* Raw data
Start of Block

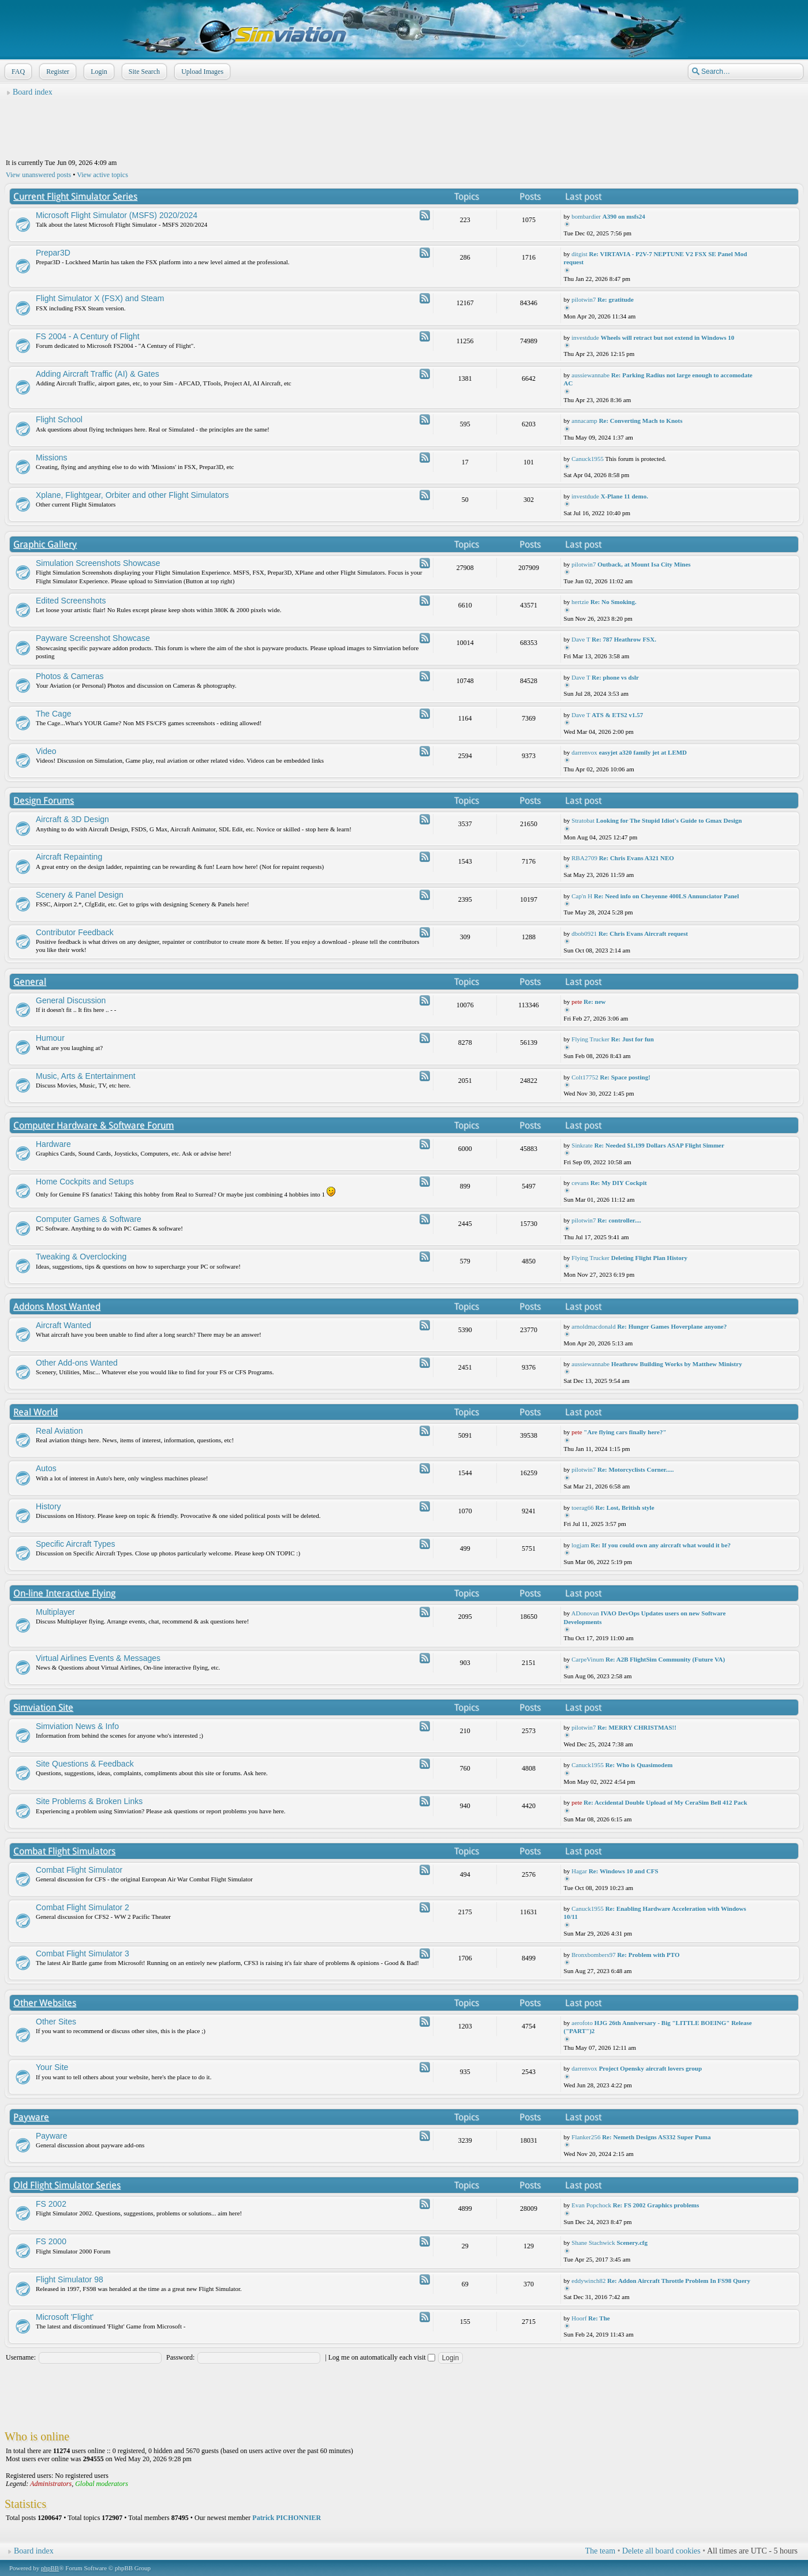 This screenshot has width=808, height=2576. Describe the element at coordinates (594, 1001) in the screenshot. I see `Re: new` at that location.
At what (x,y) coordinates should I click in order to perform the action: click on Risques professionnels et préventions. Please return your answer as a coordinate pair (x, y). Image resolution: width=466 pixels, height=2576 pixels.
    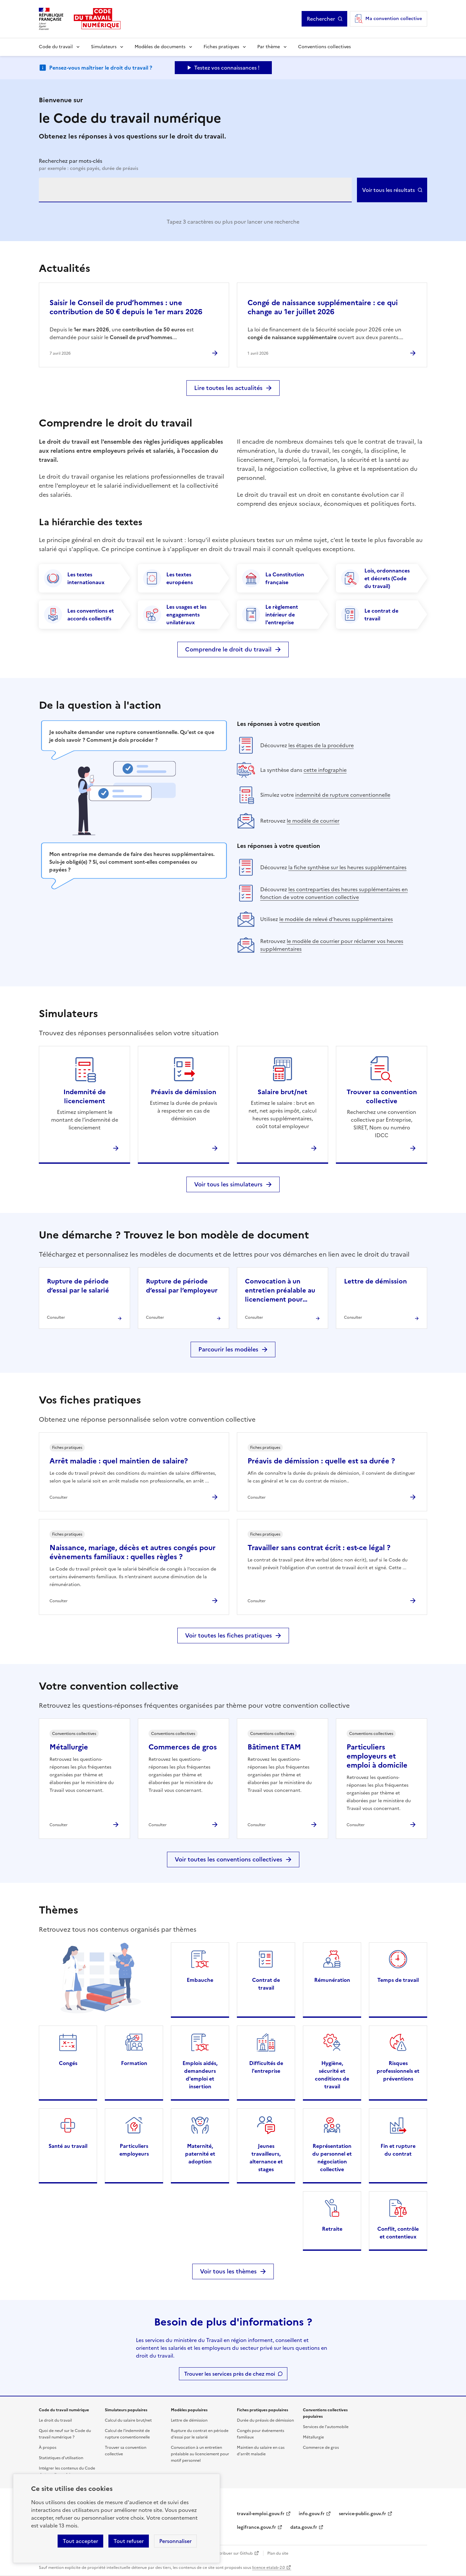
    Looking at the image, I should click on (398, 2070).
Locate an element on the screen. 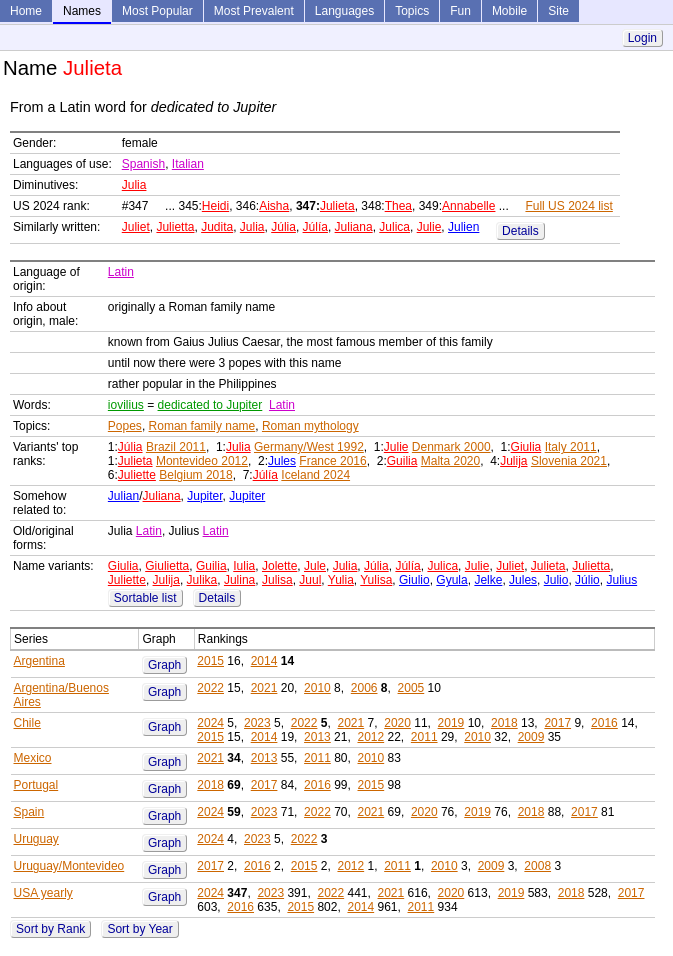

End of Block
Start of Block

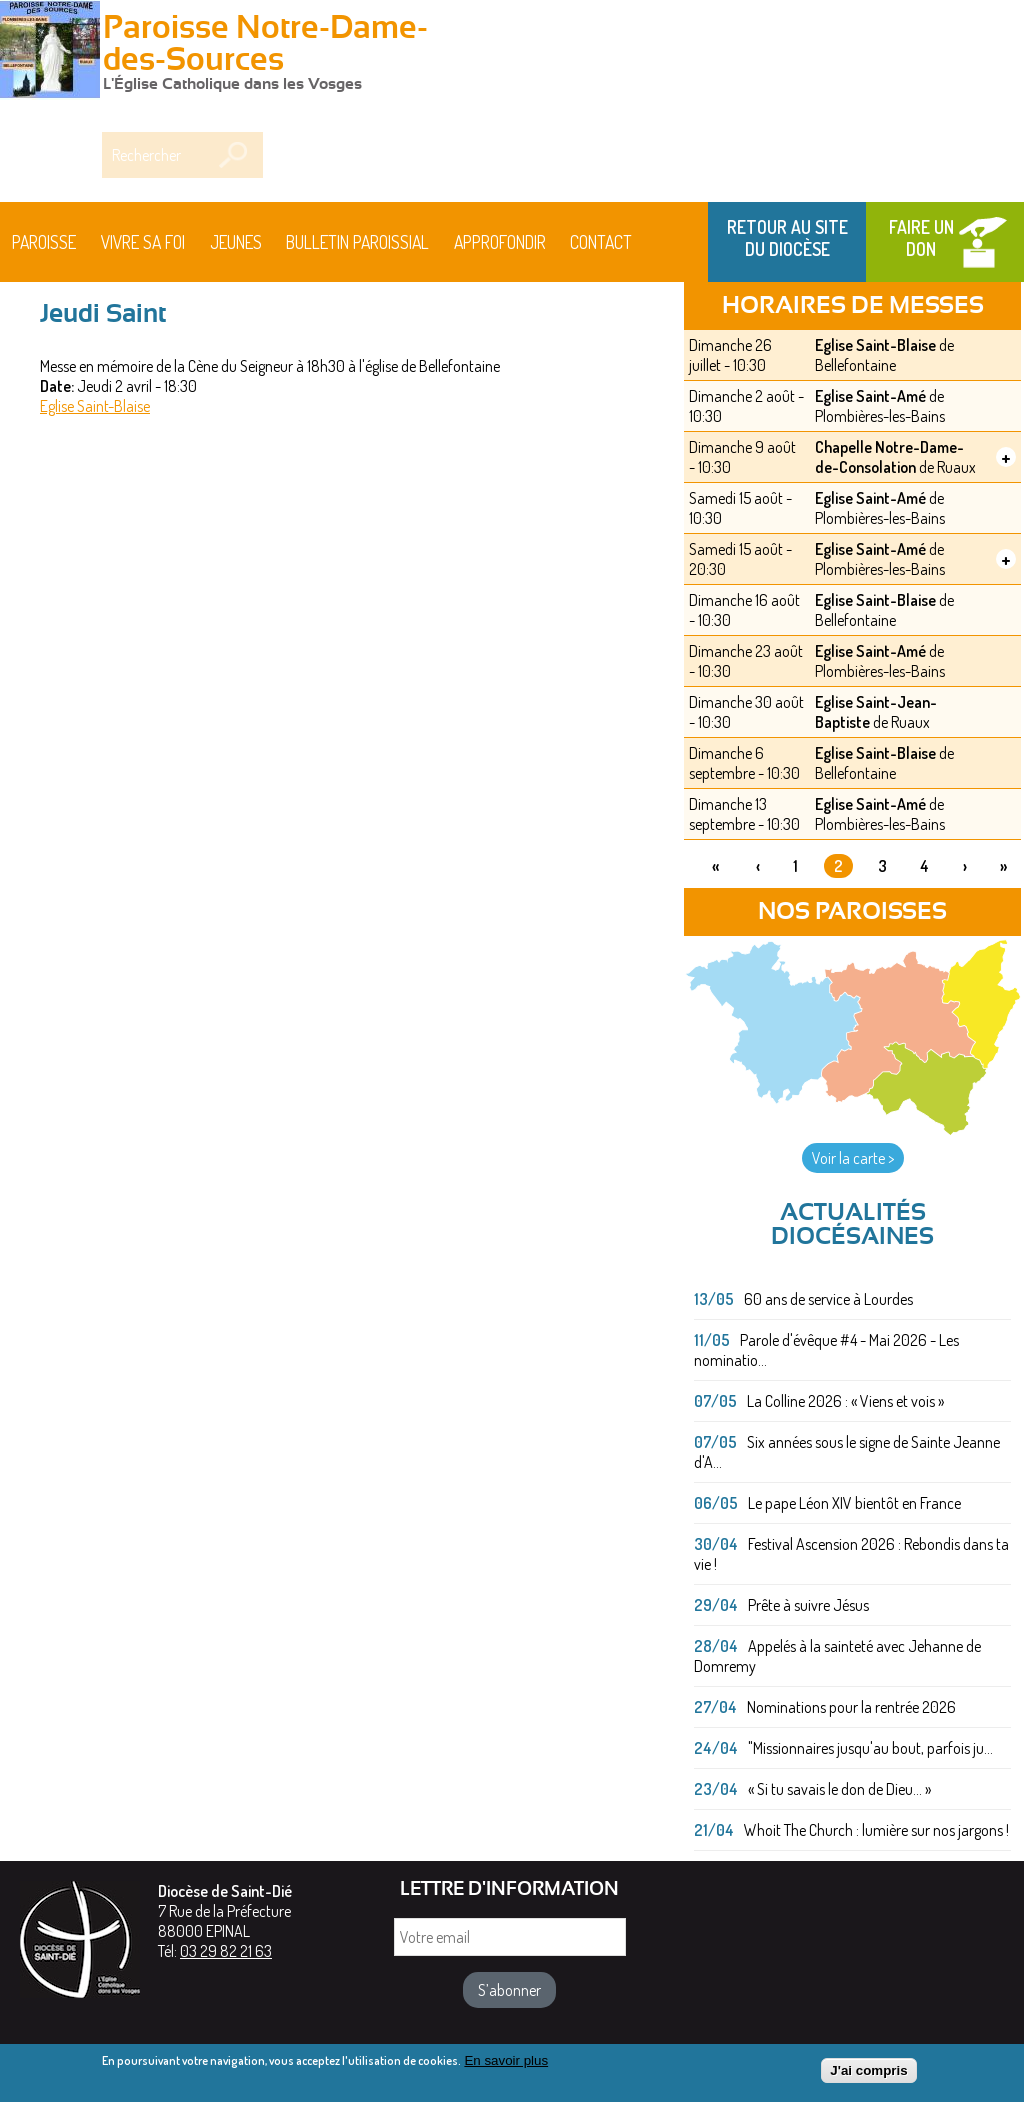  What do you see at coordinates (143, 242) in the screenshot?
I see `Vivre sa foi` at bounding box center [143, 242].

End of Block
Start of Block

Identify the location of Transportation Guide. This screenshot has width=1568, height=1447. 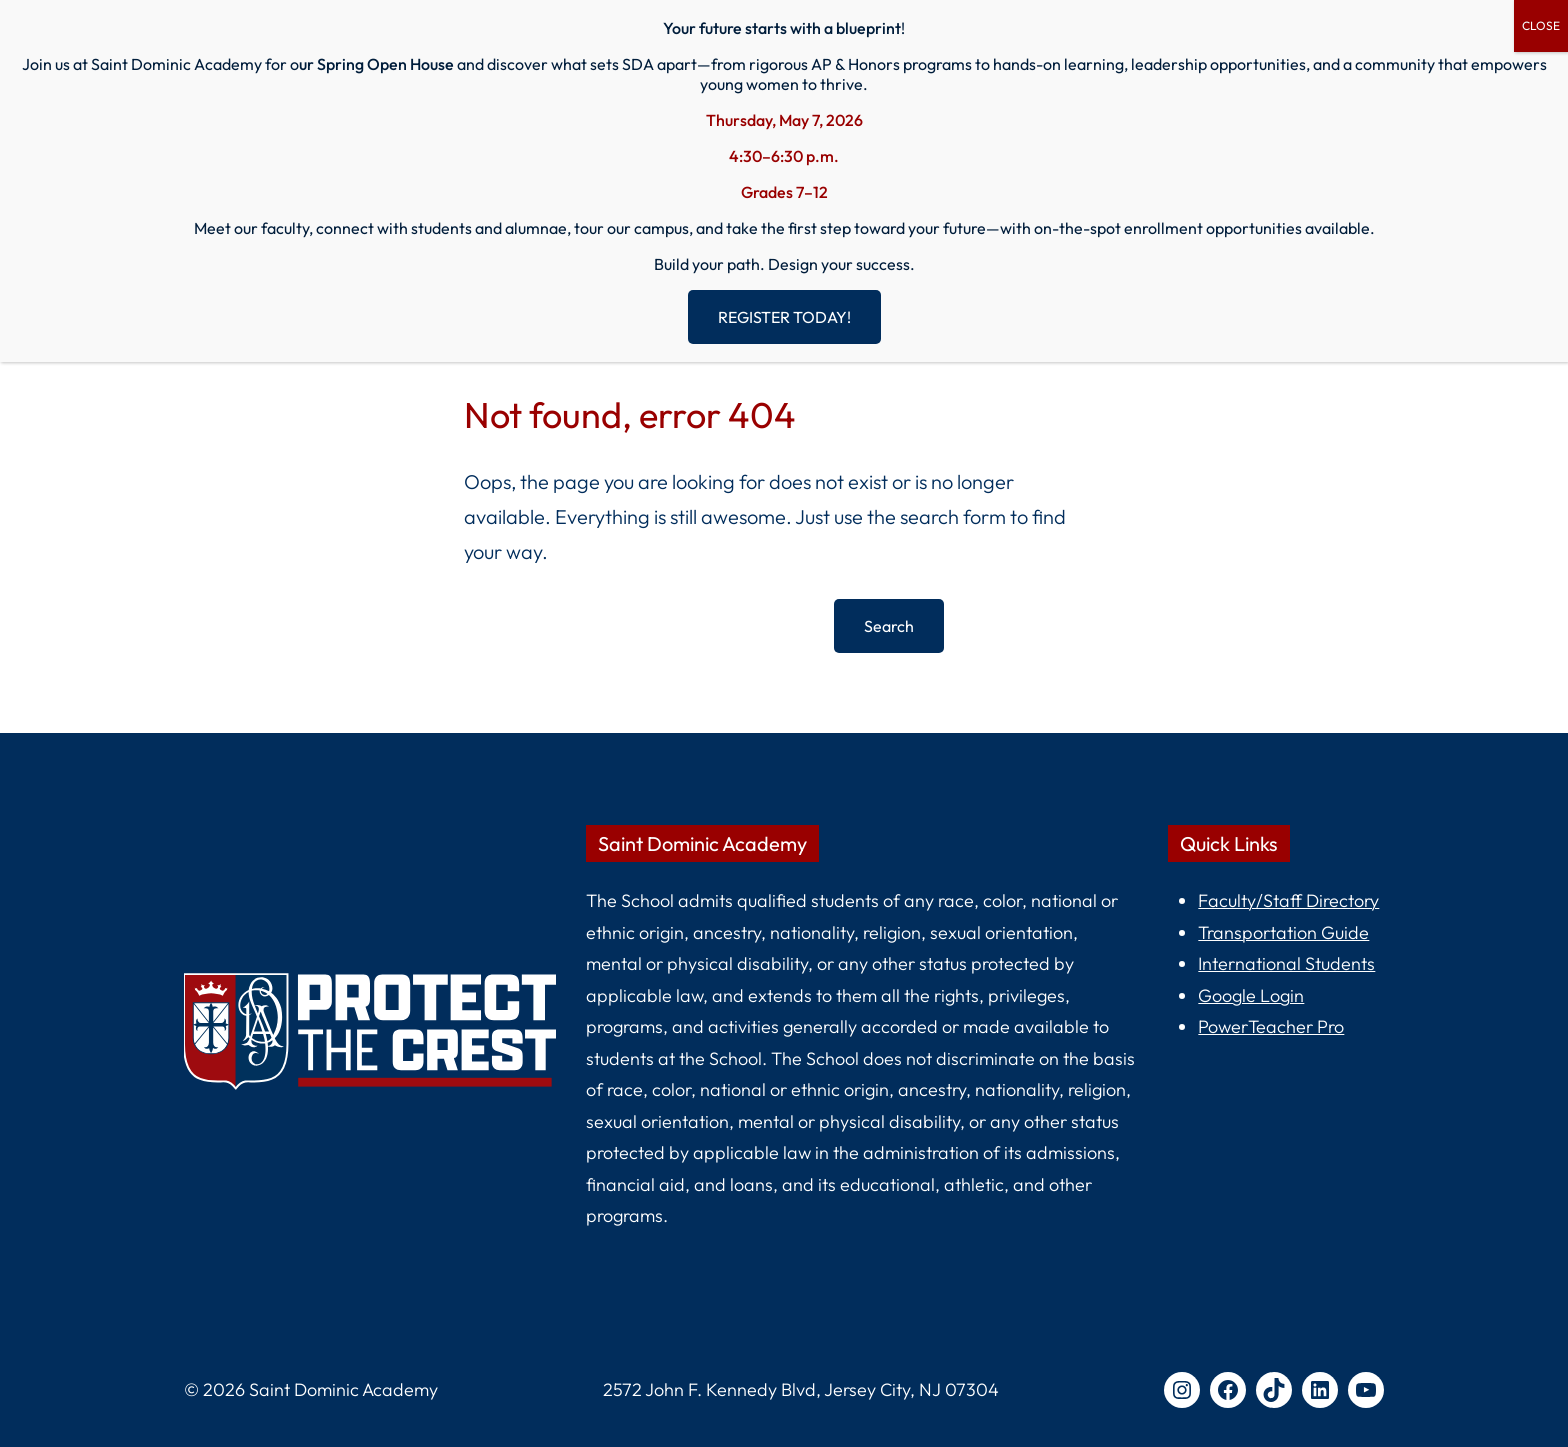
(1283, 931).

End of Block

* Exercise brief
Go to the line above holding "At what (x,y)", then copy exactly each line down to and including the one holding "Locate an element on the screen.", leaving pictures out.

* Answer box
At what (x,y) coordinates should I click in order to perform the action: click on Risques professionnels et préventions. Please return your answer as a coordinate pair (x, y). Image resolution: width=466 pixels, height=2576 pixels.
    Looking at the image, I should click on (398, 2070).
Locate an element on the screen. 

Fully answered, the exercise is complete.